A disgruntled former police officer commandeered a bus carrying Hong Kong tourists, including the Leung family, in the Philippine capital, Manila, on Aug. 23. Millions around the world watched on live TV as police commandos exchanged fire with hostage-taker Rolando Mendoza after daylong negotiations broke down. Eight Hong Kongers died before Mendoza was killed by a sniper.

Hong Kong was particularly moved by the plight of the Leungs, natives of the wealthy southern Chinese financial hub with Canadian passports. The father, Ken, died trying to subdue the gunman, who then killed his two daughters, 21-year-old Doris and 14-year-old Jessie. The only survivors were the mother, Amy, and 18-year-old son Jason, who fell into a coma after suffering a head wound that still hasn't been explained.

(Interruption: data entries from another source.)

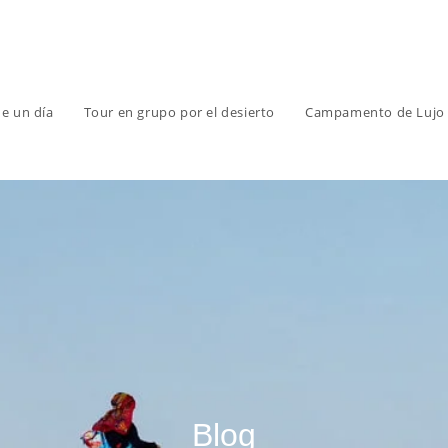
e un día
Tour en grupo por el desierto
Campamento de Lujo e
Blog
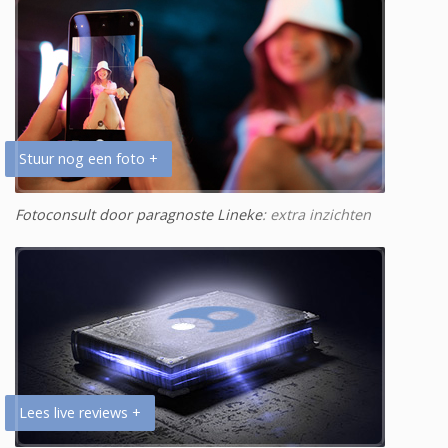
Stuur nog een foto +
Fotoconsult door paragnoste Lineke
: extra inzichten
Lees live reviews +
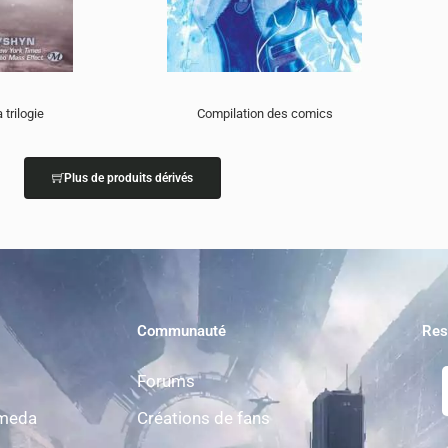
 trilogie
Compilation des comics
Plus de produits dérivés
Communauté
Res
Forums
omeda
Créations de fans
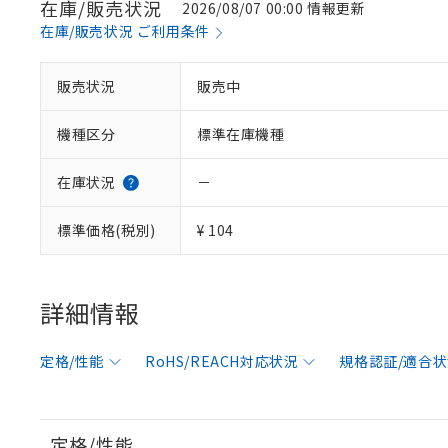
在庫/販売状況
2026/08/07 00:00 情報更新
在庫/販売状況 ご利用条件
販売状況
販売中
機種区分
標準在庫機種
在庫状況
－
標準価格(税別)
¥ 104
※1 対応状況
詳細情報
対応済み：EU
対応予定：EU R
対応予定なし：EU
定格/性能
RoHS/REACH対応状況
規格認証/適合
調査・確認中：EU
ご利用条件
非該当品：ライセ
※1 中国RoHS
仕入先様の事情に
があります。
以下の条件をお読
定格/性能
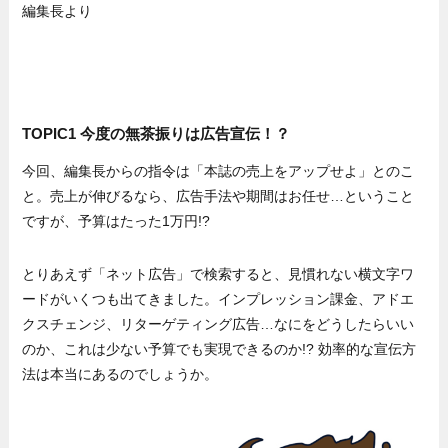
編集長より
TOPIC1 今度の無茶振りは広告宣伝！？
今回、編集長からの指令は「本誌の売上をアップせよ」とのこ
と。売上が伸びるなら、広告手法や期間はお任せ…ということ
ですが、予算はたった1万円!?
とりあえず「ネット広告」で検索すると、見慣れない横文字ワ
ードがいくつも出てきました。インプレッション課金、アドエ
クスチェンジ、リターゲティング広告…なにをどうしたらいい
のか、これは少ない予算でも実現できるのか!? 効率的な宣伝方
法は本当にあるのでしょうか。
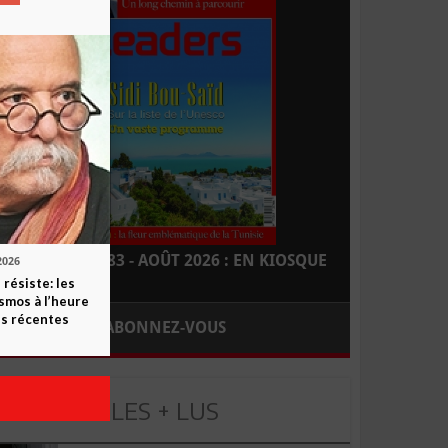
LEADERS N° 183 - AOÛT 2026 : EN KIOSQUE
2026
 résiste: les
smos à l’heure
s récentes
ABONNEZ-VOUS
LES + LUS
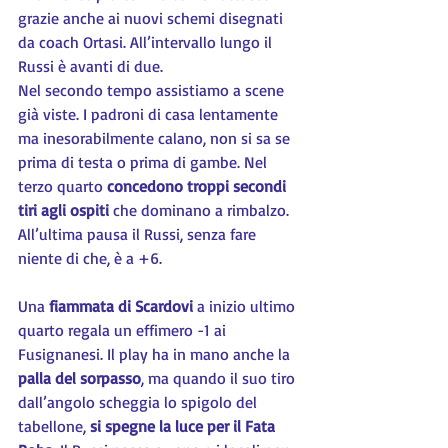
grazie anche ai nuovi schemi disegnati 
da coach Ortasi. All’intervallo lungo il 
Russi è avanti di due.
Nel secondo tempo assistiamo a scene 
già viste. I padroni di casa lentamente 
ma inesorabilmente calano, non si sa se 
prima di testa o prima di gambe. Nel 
terzo quarto 
concedono troppi secondi 
tiri agli ospiti
 che dominano a rimbalzo. 
All’ultima pausa il Russi, senza fare 
niente di che, è a +6.
Una 
fiammata di Scardovi
 a inizio ultimo 
quarto regala un effimero -1 ai 
Fusignanesi. Il play ha in mano anche la 
palla del sorpasso
, ma quando il suo tiro 
dall’angolo scheggia lo spigolo del 
tabellone, 
si spegne la luce per il Fata 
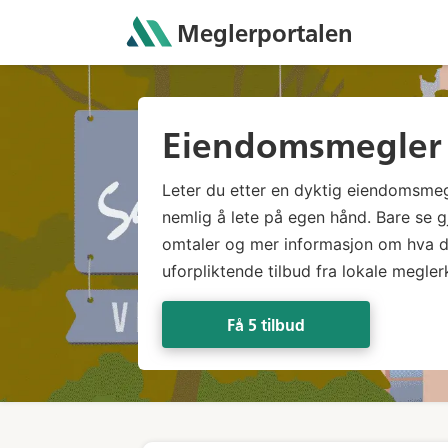
Meglerportalen
Eiendomsmegler 
Leter du etter en dyktig eiendomsmegl
nemlig å lete på egen hånd. Bare se 
omtaler og mer informasjon om hva de
uforpliktende tilbud fra lokale megler
Få 5 tilbud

About two months after being flown back to Hong Kong for treatment, Jason regained consciousness last week and spoke his first words, his doctor announced at a news conference Wednesday.

The reason for the delay in announcing the news wasn't immediately clear, but officials have been highly protective of Jason and his mother's privacy amid intense media interest.

"When Mrs. Leung was next to Jason, one of our colleagues asked him who this is. He said, 'That's mommy.' When asked 'what is your mother's name?' He answered, 'Amy.' Our colleague still wasn't satisfied and asked him what his name is. He responded, 'Jason,'" Dr. Dawson Fong said.

Fong added that Jason was able to read Chinese and English words doctors showed him, shake hands with guests and wave goodbye when they left, as well as gesture OK.

The neurosurgeon, however, cautioned that Jason's motor functions are still restricted and full recovery is still far off.

"His legs have regained some strength, but he has still a very long way to go before standing up. Our next challenge is the movement of his four limbs. It is not a small challenge," Fong said.

Still, the fact that Jason is awake made his mother and supporters ecstatic.

"The feeling of relief I experienced cannot be described with words. I can only be grateful," Jason's mother said in a letter to the public read at the news conference.